12 Eylül döneminin Diyanet İşleri Başkanı Tayyar Altıkulaç anılarını yazdı. Üç ciltlik kitapta yakın tarihe dair çok tartışılacak detaylar yer alıyor. İlk ilahiyat fakültesinde Kur’an derslerinin olup olmadığı, askeri yönetimin Diyanet’ten beklentileri, halk ile yönetim arasında zaman zaman sıkışan Diyanet personeli, 12 Eylül darbesi ve sonrası, Kahramanmaraş olayları, Tunceli’de Alevi köylerine cami yapılması, Ramazan’ın ne zaman başlayacağı muamması ve İslam Ansiklopedisi… yani yakın dönemin çok önemli olaylarına dair çarpıcı detaylar bu kitapta anlatılıyor. ZAMAN-PAZAR- 30.10.2011
Tayyar Altıkulaç, Diyanet İşleri’nin 13. başkanı. Türkiye Cumhuriyeti’nin en kritik yıllarında bu görevi yapan Altıkulaç anılarını kaleme aldı. Çocukluğu tek parti döneminde geçen, hafızlığını bu dönemde jandarma korkusuyla tamamlayan, açılan ilk İmam-Hatip Okulu’nda okuyan, 12 Eylül darbesi öncesi ve sonrasında Diyanet İşleri başkanlığı yapan Altıkulaç, 28 Şubat sürecini de siyasetçi olarak yaşadı. Yani Altıkulaç Türkiye’nin yakın dönemine tanıklık etmiş biri. Üç ciltlik kitabına Zorlukları Aşarken (Ufuk Yayınları) adını veren Altıkulaç, zorlukları yalnızca kendisi değil Türkiye’nin de aştığını söylüyor.
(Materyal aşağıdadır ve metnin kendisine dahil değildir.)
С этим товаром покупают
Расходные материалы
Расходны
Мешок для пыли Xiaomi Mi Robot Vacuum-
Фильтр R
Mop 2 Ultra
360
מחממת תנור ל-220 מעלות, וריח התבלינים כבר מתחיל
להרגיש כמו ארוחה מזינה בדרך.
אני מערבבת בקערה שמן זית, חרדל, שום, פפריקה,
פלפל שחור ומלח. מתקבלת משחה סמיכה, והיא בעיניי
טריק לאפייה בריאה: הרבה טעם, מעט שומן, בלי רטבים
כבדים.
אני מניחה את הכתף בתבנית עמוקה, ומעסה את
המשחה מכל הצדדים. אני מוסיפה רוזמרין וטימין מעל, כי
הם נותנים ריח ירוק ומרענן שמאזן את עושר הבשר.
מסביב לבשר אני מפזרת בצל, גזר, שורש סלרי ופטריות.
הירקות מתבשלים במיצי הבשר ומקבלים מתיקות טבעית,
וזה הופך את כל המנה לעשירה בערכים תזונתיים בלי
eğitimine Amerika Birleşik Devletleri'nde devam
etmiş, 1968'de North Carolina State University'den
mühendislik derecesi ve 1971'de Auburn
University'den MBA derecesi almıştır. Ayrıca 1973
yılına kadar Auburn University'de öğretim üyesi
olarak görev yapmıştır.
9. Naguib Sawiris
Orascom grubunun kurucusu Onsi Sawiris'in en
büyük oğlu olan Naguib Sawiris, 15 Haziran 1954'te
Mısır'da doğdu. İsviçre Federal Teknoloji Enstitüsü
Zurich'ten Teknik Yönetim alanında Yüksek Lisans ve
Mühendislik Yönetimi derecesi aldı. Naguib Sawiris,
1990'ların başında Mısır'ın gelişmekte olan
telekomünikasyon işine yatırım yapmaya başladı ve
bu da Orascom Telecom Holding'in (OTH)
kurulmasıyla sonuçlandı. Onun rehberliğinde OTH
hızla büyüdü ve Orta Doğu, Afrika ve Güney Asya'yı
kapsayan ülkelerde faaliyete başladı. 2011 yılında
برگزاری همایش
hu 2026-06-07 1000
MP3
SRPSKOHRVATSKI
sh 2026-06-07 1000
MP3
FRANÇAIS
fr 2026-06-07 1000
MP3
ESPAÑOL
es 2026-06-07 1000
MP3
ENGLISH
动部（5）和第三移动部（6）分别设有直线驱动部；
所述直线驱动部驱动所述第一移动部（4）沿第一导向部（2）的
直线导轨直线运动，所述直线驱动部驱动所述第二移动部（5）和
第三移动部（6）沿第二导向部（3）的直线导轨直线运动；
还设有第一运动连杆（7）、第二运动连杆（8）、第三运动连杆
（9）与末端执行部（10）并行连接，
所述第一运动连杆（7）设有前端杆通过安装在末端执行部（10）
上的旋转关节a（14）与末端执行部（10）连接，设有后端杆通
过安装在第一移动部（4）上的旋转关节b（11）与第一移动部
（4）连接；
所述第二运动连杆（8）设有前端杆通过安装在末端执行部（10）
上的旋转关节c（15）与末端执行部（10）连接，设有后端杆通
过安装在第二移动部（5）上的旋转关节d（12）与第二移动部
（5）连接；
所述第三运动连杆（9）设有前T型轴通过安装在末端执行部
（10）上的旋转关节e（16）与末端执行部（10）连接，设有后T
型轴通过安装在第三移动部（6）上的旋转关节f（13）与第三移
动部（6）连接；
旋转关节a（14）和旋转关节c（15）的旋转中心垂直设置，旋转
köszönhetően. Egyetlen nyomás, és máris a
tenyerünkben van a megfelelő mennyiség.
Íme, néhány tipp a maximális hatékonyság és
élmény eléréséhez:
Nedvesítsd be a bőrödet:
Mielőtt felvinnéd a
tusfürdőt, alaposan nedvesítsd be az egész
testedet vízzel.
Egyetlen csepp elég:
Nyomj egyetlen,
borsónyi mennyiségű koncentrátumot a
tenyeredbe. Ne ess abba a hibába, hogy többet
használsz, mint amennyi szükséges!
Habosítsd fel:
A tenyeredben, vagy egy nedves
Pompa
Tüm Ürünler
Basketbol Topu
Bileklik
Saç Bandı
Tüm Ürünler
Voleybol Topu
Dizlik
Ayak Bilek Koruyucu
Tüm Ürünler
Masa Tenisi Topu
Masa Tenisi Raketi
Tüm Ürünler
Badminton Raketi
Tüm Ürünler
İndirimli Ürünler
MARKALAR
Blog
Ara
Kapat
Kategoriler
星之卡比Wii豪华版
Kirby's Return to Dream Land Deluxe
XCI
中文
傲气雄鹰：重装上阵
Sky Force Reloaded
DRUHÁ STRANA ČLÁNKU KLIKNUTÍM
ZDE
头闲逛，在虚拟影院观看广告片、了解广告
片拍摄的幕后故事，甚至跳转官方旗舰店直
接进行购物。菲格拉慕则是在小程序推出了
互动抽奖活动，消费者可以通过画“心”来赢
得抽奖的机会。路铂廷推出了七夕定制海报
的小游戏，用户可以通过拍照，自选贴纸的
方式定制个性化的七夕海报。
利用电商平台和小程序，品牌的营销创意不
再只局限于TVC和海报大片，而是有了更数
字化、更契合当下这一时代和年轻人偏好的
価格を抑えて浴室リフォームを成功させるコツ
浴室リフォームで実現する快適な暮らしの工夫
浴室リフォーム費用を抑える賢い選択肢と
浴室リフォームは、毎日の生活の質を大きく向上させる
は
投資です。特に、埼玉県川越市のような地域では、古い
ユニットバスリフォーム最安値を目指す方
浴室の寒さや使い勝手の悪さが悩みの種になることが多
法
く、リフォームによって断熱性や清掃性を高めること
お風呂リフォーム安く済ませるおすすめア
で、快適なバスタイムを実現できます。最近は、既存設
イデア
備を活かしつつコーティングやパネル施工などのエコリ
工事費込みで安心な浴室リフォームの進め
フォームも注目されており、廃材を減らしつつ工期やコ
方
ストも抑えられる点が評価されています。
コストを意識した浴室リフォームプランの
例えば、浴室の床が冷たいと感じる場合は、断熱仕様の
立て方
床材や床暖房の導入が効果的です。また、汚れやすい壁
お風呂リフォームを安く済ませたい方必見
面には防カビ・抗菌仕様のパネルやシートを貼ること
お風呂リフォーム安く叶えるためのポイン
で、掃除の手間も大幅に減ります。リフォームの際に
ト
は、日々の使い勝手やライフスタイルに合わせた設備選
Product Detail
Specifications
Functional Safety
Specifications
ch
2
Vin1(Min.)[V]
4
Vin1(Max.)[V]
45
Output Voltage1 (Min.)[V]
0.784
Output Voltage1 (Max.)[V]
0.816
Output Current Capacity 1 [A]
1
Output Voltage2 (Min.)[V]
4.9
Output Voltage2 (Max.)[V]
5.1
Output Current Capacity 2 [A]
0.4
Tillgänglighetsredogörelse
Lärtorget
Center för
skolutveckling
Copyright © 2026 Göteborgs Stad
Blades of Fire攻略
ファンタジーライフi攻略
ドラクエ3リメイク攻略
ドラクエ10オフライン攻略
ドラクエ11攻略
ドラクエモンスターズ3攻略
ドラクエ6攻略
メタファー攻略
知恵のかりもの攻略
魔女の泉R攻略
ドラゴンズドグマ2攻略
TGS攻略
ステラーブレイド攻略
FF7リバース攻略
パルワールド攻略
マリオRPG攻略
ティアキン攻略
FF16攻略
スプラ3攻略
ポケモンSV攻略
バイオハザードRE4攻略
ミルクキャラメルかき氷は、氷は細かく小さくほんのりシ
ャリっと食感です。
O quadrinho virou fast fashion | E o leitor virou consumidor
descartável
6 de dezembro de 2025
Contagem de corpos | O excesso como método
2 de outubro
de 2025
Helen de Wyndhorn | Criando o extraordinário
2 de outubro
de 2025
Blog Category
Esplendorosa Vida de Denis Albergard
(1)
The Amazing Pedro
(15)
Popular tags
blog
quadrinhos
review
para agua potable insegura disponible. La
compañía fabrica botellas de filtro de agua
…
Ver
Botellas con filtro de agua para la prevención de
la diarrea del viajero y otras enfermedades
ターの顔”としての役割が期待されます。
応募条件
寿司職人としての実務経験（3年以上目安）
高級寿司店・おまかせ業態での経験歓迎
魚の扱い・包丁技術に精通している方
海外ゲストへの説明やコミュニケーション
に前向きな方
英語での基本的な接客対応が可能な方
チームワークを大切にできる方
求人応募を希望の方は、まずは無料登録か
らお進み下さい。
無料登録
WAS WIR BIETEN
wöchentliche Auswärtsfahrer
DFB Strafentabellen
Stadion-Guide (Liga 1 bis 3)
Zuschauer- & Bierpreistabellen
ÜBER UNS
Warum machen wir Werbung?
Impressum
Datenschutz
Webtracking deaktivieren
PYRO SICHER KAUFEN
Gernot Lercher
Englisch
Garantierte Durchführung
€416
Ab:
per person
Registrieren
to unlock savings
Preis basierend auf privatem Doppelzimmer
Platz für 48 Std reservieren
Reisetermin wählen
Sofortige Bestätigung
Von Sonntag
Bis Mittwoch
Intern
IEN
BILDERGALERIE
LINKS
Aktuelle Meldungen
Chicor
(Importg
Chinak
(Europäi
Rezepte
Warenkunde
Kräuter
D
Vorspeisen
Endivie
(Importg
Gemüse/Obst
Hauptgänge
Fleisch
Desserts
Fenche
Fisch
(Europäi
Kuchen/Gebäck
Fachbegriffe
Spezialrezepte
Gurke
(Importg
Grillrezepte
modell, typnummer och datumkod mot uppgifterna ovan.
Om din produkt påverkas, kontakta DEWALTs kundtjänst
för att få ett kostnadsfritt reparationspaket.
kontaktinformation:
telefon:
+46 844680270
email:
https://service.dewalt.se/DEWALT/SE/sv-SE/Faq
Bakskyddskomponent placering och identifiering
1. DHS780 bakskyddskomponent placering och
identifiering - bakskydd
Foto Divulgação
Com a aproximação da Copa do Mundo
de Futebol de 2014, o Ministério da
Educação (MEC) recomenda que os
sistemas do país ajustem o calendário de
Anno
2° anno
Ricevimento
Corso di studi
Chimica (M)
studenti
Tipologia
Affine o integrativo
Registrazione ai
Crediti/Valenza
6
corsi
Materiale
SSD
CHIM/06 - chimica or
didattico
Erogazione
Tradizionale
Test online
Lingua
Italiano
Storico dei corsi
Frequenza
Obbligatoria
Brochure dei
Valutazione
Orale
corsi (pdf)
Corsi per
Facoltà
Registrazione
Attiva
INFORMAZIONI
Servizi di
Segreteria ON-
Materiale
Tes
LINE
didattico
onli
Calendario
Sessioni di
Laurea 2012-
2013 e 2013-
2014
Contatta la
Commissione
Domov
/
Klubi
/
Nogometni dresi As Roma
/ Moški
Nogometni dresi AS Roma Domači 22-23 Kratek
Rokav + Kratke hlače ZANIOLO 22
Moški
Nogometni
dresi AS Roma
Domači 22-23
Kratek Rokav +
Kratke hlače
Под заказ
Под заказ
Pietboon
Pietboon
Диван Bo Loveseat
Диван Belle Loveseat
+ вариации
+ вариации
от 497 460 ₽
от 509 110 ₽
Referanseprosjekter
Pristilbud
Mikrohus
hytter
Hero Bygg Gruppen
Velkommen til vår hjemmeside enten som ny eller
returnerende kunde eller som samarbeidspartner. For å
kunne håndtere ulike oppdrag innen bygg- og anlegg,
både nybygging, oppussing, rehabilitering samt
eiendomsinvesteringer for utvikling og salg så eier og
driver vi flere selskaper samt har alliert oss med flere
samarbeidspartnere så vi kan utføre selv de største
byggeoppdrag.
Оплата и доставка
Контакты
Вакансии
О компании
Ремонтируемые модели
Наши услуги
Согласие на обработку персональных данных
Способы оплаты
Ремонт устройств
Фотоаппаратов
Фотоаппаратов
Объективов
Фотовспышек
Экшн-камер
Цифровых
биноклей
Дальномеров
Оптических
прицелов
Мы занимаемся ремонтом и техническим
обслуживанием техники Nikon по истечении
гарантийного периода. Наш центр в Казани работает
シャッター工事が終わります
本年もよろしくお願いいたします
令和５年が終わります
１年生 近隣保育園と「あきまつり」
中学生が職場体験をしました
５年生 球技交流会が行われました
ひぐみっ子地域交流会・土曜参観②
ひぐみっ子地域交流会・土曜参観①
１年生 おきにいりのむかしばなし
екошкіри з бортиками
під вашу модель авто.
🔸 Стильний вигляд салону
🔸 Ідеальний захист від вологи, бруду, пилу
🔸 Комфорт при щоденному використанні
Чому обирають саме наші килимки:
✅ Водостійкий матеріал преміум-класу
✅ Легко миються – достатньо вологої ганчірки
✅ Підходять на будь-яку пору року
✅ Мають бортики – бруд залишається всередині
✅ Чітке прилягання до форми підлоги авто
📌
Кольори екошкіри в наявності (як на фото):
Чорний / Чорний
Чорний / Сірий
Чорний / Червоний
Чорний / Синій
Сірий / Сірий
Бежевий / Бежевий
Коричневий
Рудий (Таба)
Altıkulaç, anılarını yazmaya dostlarının ısrarı üzerine başlamış. Tam da Hz. Ali’nin Yemen’de bulunan Kur’an’ı Kerim nüshası üzerinde çalışırken aynı zamanda anılarını da yazmak durumunda kalmış. Her sayfasında şaşırtıcı bilgilerin yer aldığı bu kitap için Diyanet’in Ankara’daki arşivinde yüzlerce klasörden belgeler çıkarmış, “Yazdıklarımın hepsinin belgelerle ve tanıklarla doğrulanmasına dikkat etmeye çalıştım.” diyor.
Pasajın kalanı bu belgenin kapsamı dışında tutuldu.